始まりの予感

 大陸の西の果て。とある村に一人の赤子が産まれた。村人は大いに喜んだが、赤子が成長すると共に、その赤子が『忌み子』である事がわかってしまう。



 『忌み子』——災いをもたらし、必ずや周囲を不幸に陥れる、穢れた存在。この村では古くから、そのような言い伝えがある。時が経つにつれて、大陸では当たり前であった認識も風化し、今では少数の人間しか知る者はいない。それもそのはず、忌み子自体が大変珍しい存在なのだ。数十年に一度、産まれるかどうか。古い文献でもその存在は詳細に書かれていない。




 朝の穏やかな日差しが、屋根裏の小窓から差し込む。

 ベッドとは言えないが、清潔に保たれた薄い布の上で、一人の少年が寝ていた。黒目、黒髪。この村では『忌み子』と呼ばれる存在、名は『シオン』。




 「……ん……ふぁぁ。」

 まだ眠たい目を擦りながら、シオンは目を覚ます。


 「……あれ?なんで僕泣いてるんだろ。」


 その目には確かに、涙の跡があった。何かを見たようで、何も覚えていない。怖い夢でも見たのだと思い、シオンは身体を起こす。

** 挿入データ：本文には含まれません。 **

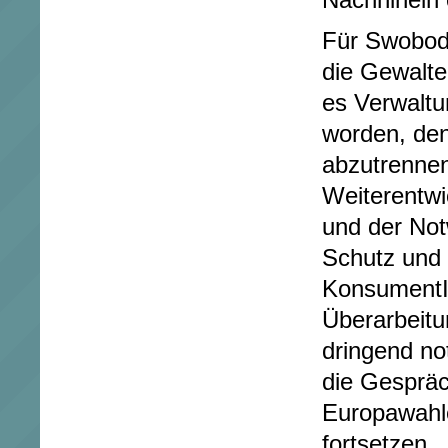
Nachhinein 
Für Swoboda
die Gewalten
es Verwaltu
worden, den
abzutrennen
Weiterentwi
und der Not
Schutz und 
KonsumentIn
Überarbeit
dringend no
die Gesprä
Europawahle
fortsetzen.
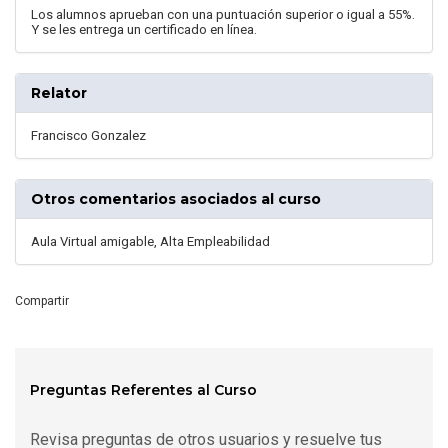
Los alumnos aprueban con una puntuación superior o igual a 55%.
Y se les entrega un certificado en línea.
Relator
Francisco Gonzalez
Otros comentarios asociados al curso
Aula Virtual amigable, Alta Empleabilidad
Compartir
Preguntas Referentes al Curso
Revisa preguntas de otros usuarios y resuelve tus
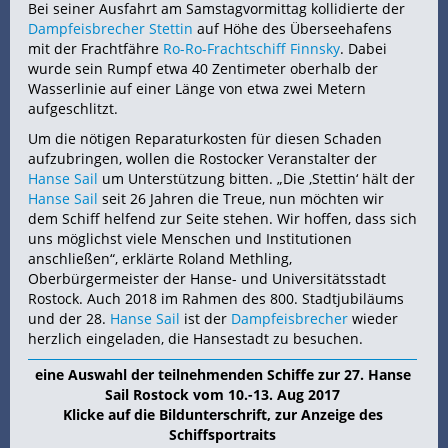
Bei seiner Ausfahrt am Samstagvormittag kollidierte der
Dampfeisbrecher Stettin
auf Höhe des Überseehafens
mit der Frachtfähre
Ro-Ro-Frachtschiff Finnsky
. Dabei
wurde sein Rumpf etwa 40 Zentimeter oberhalb der
Wasserlinie auf einer Länge von etwa zwei Metern
aufgeschlitzt.
Um die nötigen Reparaturkosten für diesen Schaden
aufzubringen, wollen die Rostocker Veranstalter der
Hanse Sail
um Unterstützung bitten. „Die ‚Stettin‘ hält der
Hanse Sail
seit 26 Jahren die Treue, nun möchten wir
dem Schiff helfend zur Seite stehen. Wir hoffen, dass sich
uns möglichst viele Menschen und Institutionen
anschließen“, erklärte Roland Methling,
Oberbürgermeister der Hanse- und Universitätsstadt
Rostock. Auch 2018 im Rahmen des 800. Stadtjubiläums
und der 28.
Hanse Sail
ist der
Dampfeisbrecher
wieder
herzlich eingeladen, die Hansestadt zu besuchen.
eine Auswahl der teilnehmenden Schiffe zur 27. Hanse
Sail Rostock vom 10.-13. Aug 2017
Klicke auf die Bildunterschrift, zur Anzeige des
Schiffsportraits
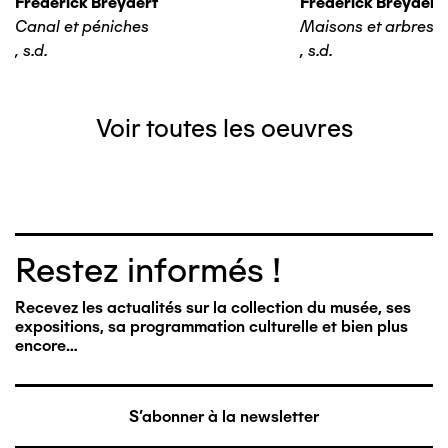
Frederick Breydert
Frederick Breydert
Canal et péniches
Maisons et arbres
,
s.d.
,
s.d.
Voir toutes les oeuvres
Restez informés !
Recevez les actualités sur la collection du musée, ses
expositions, sa programmation culturelle et bien plus
encore…
S'abonner à la newsletter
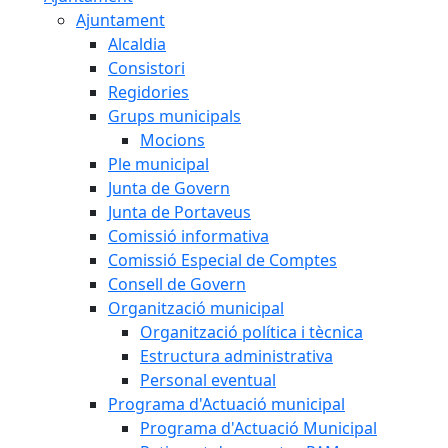
Ajuntament
Alcaldia
Consistori
Regidories
Grups municipals
Mocions
Ple municipal
Junta de Govern
Junta de Portaveus
Comissió informativa
Comissió Especial de Comptes
Consell de Govern
Organització municipal
Organització política i tècnica
Estructura administrativa
Personal eventual
Programa d'Actuació municipal
Programa d'Actuació Municipal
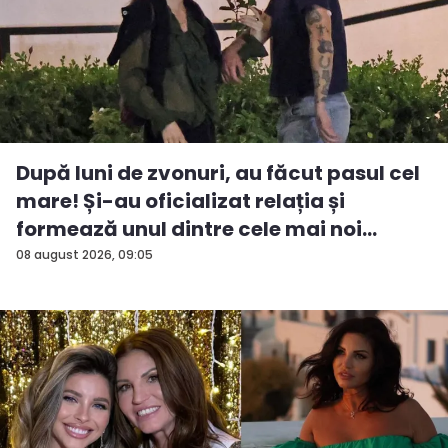
După luni de zvonuri, au făcut pasul cel
mare! Și-au oficializat relația și
formează unul dintre cele mai noi
cuplu...
08 august 2026, 09:05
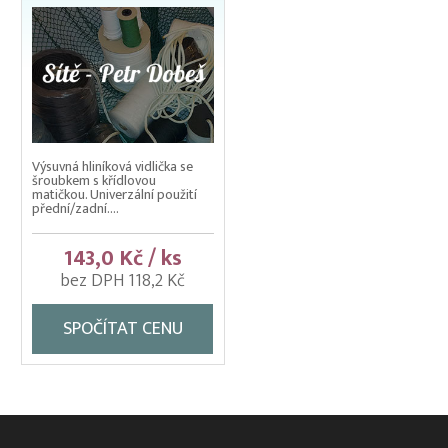
Výsuvná hliníková vidlička se
šroubkem s křídlovou
matičkou. Univerzální použití
přední/zadní....
143,0 Kč / ks
bez DPH 118,2 Kč
SPOČÍTAT CENU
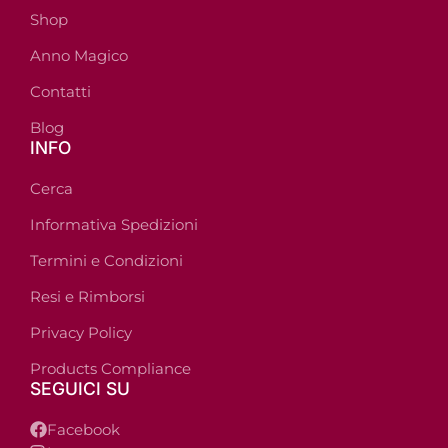
Shop
Anno Magico
Contatti
Blog
INFO
Cerca
Informativa Spedizioni
Termini e Condizioni
Resi e Rimborsi
Privacy Policy
Products Compliance
SEGUICI SU
Facebook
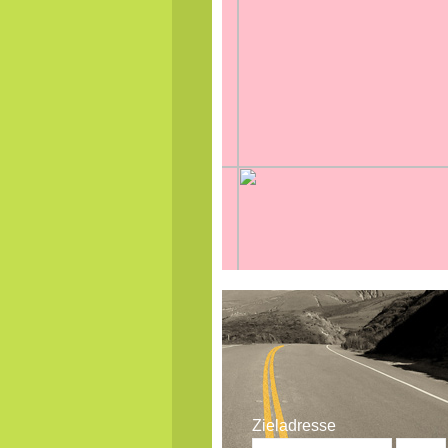
Zieladresse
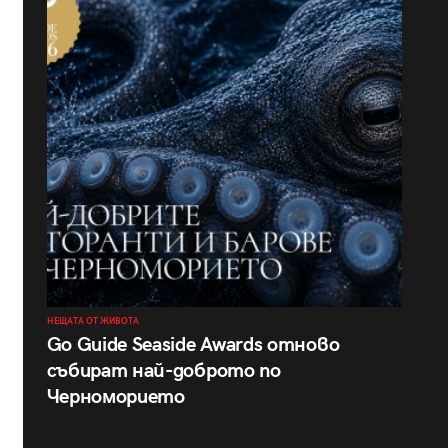
НЕЩАТА ОТ ЖИВОТА
Go Guide Seaside Awards отново
събират най-доброто по
Черноморието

 屋根裏部屋から下に降りる扉の前、そこにはトレーに置かれたパンとスープがあった。シオンの母、カーラが作ってくれたものである。


 『忌み子』である事がわかり、物心ついた時からこの屋根裏部屋で生活しているが、決して両親からの愛を感じなかったわけではない。


 三食しっかりご飯は用意してくれるし、月に数回は話す時間もある。そして、なにより誕生日の日には本をくれるのだ。それが……シオンにとっては生きる意味でもあった。

 

 シオンにとっては、この屋根裏部屋から見える景色が全てであった。その限られた世界の中で、本は新たな世界を見せてくれる。そんな世界もあるのだと、想い、馳せる事ができる。




 以前、母、カーラに聞いてみたことがある。


 「ねぇ母さん、僕ってずっとここで暮らさなきゃダメなの?」


 「それは……今はそうね。でも貴方がもう少し大きくなったらここから出られるかもしれないわ。それまでの辛抱よ。」


 「本当に!?やったっー!!僕、外に出て色々なものを見てみたいんだっ!!」


 「んふふ、それは楽しみね。」


 興奮するシオンをみて、カーラは優しく微笑む。——しかし、しばらくすると俯いて。


 「……シオン、普通に産んであげられなくてごめんね。」


 初めてみた母の表情に、何と声をかけたらいいのか、その時のシオンにはまだ分からなかった。



 朝食を食べながらシオンは思う。



 ——早く、この狭い部屋から抜け出して、広い世界を見てみたいな。




 暖かい風が屋根裏の小窓から吹き込む。季節は春、小さな少年を取り巻く環境は少しずつ、確実に変化していた。